[Dataset entries]
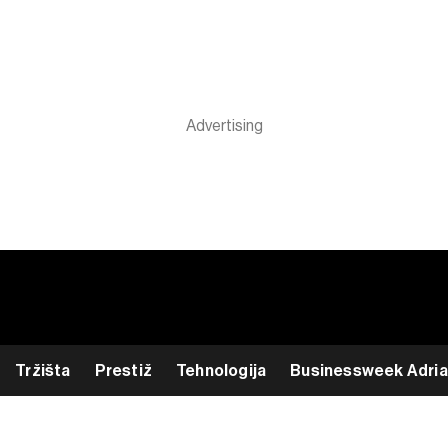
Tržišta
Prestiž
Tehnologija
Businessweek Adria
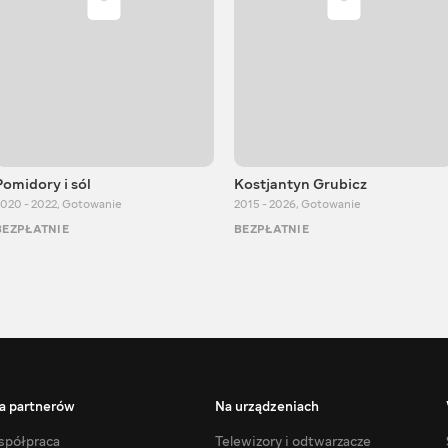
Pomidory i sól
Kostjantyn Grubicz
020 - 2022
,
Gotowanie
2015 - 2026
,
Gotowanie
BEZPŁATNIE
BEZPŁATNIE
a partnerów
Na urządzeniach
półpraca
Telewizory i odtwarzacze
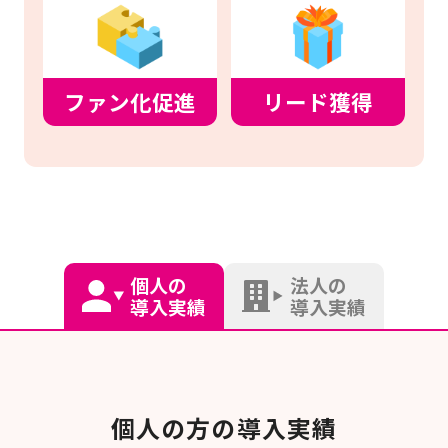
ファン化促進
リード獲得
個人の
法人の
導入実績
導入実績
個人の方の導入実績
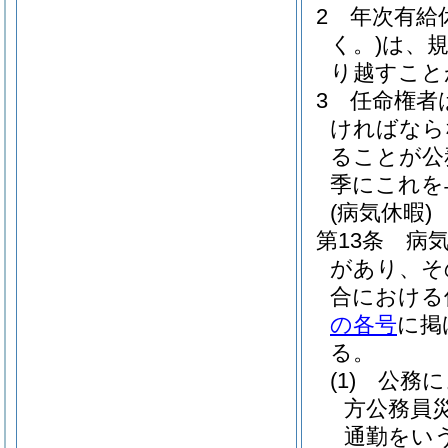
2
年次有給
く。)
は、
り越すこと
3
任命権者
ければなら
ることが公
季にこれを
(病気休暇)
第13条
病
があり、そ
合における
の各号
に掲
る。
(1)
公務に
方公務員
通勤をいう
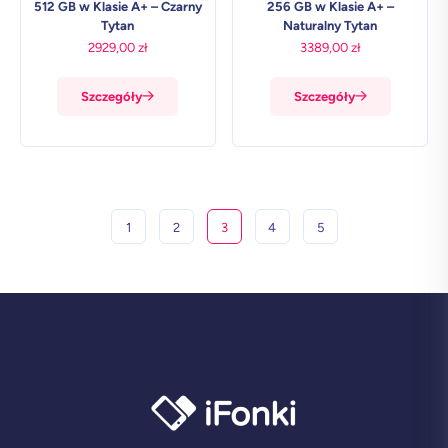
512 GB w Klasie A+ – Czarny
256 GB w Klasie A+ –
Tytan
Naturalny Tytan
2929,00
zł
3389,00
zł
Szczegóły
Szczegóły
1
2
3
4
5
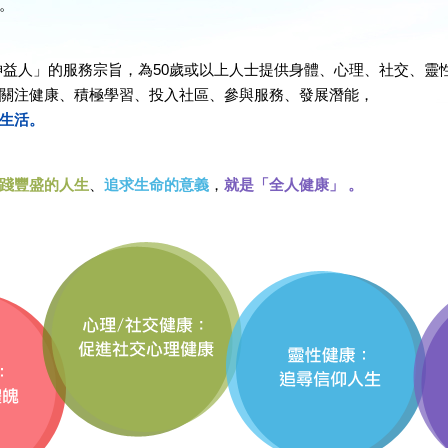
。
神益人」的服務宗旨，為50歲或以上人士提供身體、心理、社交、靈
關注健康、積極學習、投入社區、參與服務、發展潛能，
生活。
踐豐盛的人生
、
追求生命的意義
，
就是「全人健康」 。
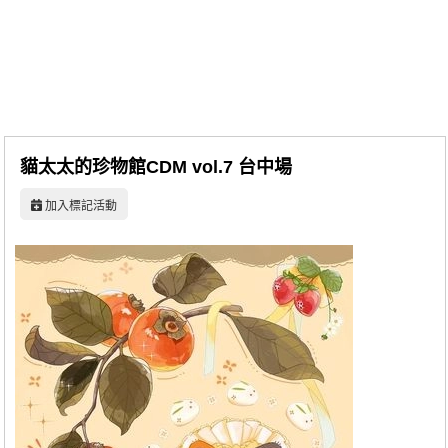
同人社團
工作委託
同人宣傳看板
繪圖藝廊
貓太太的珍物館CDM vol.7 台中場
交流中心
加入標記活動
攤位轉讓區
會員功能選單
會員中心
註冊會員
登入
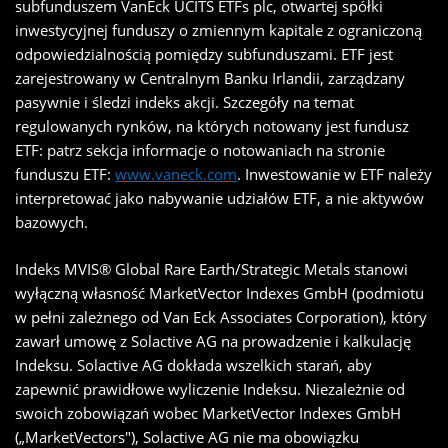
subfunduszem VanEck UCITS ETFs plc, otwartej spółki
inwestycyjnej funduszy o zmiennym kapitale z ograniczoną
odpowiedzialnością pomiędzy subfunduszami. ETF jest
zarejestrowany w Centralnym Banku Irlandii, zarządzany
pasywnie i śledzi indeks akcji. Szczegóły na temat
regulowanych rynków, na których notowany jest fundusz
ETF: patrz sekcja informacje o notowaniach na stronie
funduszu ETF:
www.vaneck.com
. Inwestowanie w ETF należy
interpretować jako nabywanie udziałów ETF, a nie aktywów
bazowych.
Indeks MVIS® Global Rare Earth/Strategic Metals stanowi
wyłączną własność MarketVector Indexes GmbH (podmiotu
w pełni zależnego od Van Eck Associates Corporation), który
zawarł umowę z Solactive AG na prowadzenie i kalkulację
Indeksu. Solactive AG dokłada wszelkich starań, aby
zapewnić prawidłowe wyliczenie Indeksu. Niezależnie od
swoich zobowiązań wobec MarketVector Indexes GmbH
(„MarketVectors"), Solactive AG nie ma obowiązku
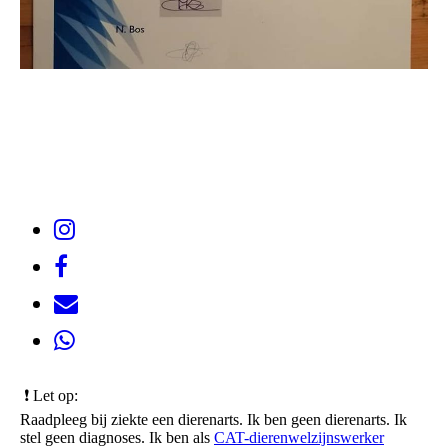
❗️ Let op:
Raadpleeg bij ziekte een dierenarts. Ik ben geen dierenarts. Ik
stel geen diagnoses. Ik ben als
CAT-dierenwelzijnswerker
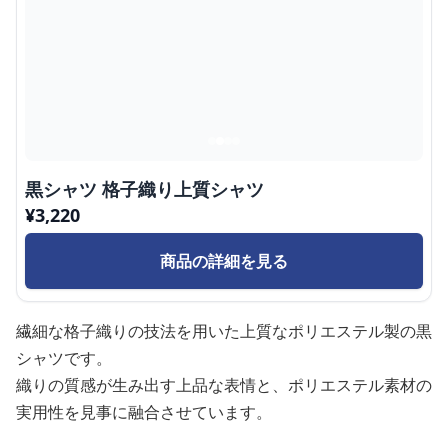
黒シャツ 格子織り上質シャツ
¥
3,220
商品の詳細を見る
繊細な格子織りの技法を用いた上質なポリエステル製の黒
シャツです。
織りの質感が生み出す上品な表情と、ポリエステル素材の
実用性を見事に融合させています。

--

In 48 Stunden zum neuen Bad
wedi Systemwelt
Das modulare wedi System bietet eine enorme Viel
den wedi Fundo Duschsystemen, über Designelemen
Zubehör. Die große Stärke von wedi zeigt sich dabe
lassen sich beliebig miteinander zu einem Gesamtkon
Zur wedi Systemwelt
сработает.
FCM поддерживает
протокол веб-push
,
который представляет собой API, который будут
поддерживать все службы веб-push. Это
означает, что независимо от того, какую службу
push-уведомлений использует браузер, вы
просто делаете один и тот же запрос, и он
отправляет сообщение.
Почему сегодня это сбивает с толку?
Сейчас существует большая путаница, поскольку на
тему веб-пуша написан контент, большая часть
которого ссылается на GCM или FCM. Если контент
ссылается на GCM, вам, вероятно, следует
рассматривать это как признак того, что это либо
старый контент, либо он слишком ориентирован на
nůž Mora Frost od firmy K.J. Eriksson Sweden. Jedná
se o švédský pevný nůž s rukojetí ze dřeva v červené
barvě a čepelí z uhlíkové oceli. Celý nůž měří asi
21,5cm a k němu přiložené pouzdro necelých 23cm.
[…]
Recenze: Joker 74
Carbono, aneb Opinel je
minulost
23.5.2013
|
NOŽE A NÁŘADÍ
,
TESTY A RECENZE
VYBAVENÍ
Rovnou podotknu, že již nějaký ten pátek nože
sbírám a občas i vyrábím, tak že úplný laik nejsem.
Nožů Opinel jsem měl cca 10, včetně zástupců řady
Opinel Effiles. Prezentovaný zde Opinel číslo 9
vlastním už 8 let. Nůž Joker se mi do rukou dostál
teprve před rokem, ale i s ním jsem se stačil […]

==

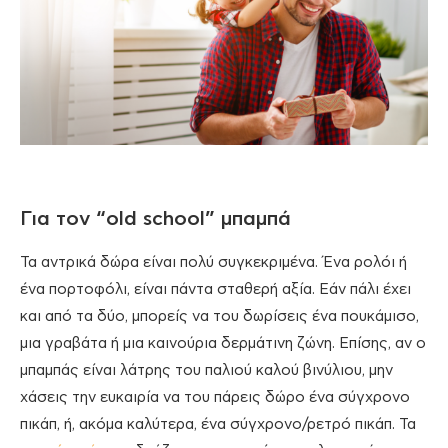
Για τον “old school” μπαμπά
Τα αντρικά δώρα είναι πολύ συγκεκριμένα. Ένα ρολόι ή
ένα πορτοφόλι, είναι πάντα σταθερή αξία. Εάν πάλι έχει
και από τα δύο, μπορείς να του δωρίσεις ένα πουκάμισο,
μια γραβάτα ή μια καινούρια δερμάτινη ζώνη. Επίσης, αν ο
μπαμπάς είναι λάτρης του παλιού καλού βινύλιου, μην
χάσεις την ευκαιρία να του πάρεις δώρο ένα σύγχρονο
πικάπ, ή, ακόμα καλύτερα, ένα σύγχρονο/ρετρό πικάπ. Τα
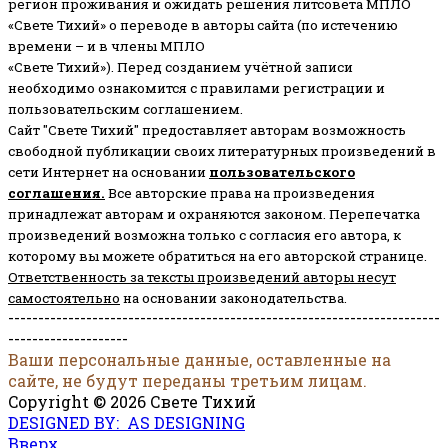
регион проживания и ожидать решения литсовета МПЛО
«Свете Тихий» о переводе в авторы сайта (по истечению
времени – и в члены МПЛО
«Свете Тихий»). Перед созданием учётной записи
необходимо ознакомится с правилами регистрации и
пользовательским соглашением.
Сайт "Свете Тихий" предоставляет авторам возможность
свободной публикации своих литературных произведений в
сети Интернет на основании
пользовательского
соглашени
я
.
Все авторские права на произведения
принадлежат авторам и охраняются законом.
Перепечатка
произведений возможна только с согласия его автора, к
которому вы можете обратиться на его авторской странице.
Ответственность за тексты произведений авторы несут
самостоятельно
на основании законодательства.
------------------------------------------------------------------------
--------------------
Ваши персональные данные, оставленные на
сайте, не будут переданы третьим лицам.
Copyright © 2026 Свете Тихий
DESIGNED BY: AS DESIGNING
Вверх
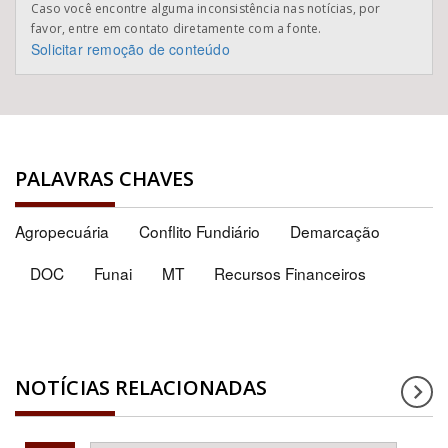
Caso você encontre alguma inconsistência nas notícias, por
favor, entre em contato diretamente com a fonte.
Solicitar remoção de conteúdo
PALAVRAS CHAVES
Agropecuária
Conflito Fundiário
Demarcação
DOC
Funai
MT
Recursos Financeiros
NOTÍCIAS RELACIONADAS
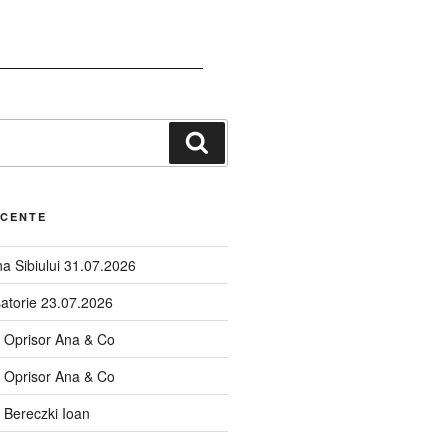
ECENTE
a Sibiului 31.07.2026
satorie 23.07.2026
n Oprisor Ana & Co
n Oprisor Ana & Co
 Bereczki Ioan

What you should do »
In the data above, find each line that has the word "авторам" and copy it out.

Expected answer »
Сайт "Свете Тихий" предоставляет авторам возможность
принадлежат авторам и охраняются законом.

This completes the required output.